If your daughter doesn't like what is prepared, tell her to make a sandwich or something of the sort. Tantrums I imagine are a pain and a hassle to deal with, but they can only last so long. ;)
Good luck.
I agree she is old enough to make something herself but I did find a book on Amazon that you may be interested in having...
Healthy food for kids: Quick and easy recipes for busy parents by:Rachael Hill
9781841728148
*BTW* Why can't I copy and paste on here?
I, personally, am a fan of having her help with the meal planning.
We're all trying to eat healthier and some of us are trying to get past years of bad food choices and unlearning lots of bad habits we've had for years.

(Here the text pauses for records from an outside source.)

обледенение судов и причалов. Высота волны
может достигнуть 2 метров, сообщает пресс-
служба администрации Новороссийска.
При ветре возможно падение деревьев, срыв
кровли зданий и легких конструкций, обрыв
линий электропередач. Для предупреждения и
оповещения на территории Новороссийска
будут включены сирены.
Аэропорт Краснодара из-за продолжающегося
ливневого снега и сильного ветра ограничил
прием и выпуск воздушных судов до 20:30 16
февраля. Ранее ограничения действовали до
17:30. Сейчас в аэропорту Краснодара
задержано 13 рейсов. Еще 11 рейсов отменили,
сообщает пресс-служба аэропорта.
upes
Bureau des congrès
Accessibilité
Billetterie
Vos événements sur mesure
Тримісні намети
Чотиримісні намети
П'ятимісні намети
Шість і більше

If you involve her in meal planning and at the same time make it an opportunity to learn about healthy food choices and good nutrition it could be something that brings the two ofyou together rather than divide. That way even if it's something she's never tried, or thinks she won't like, at least she has the "buy in" because she helped make the decisions.
Huh. Once I was old enough to open the fridge, my parents didn't cook for me at all. There's always that option. ![]()

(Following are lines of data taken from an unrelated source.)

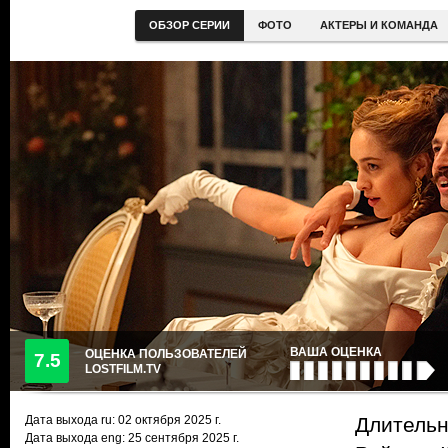
ОБЗОР СЕРИИ
ФОТО
АКТЕРЫ И КОМАНДА
ВАША ОЦЕНКА
ОЦЕНКА ПОЛЬЗОВАТЕЛЕЙ
7.5
LOSTFILM.TV
Дата выхода ru:
02 октября 2025
г.
Длительн
Дата выхода eng: 25 сентября 2025 г.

Realistically, try working with her, not around her, not for her. Have both of you decide what you're eating, make it healthy, fun, and pleasant. She won't always win, but the days she throws a tantrum over salad will probably level out the days you both decide to have popcorn for lunch.

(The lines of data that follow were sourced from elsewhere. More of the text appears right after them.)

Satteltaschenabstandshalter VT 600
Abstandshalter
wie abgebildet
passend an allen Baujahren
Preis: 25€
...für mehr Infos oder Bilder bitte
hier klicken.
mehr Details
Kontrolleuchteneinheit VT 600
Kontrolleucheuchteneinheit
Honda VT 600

Thank you to all of you for the advice even if it wasn't what I wanted to hear. Ya know, we're not given a set of rules, or a handbook when we give birth. I've made some mistakes in the past that have gotten me to this point with my daughter and I'm telling you, it's mighty difficult changing things. Some days it's easier to give in than to fight, and that's why I am struggling so with her... And you are all correct, she does know where the fridge is and knows how to make a sandwich. So I will definately start sticking to my guns when it comes to meal time. I talked to her tonight about thinking of some things she would like made for dinner and what she thinks is a healthy meal. Tomorrow we will sit down and do our planning. Tonight we made together homemade cheese pizza. She loved it! She ate about half of it herself! :) Just a little more insight here... I'm not much of a cook, and we were/are frequent visitors to the 3 restaurants we have in the town where we live. :( I know it's horrible. And I can thank those choices right there for my weight gain.
So thank you again for all your feedback. I really appreciate it!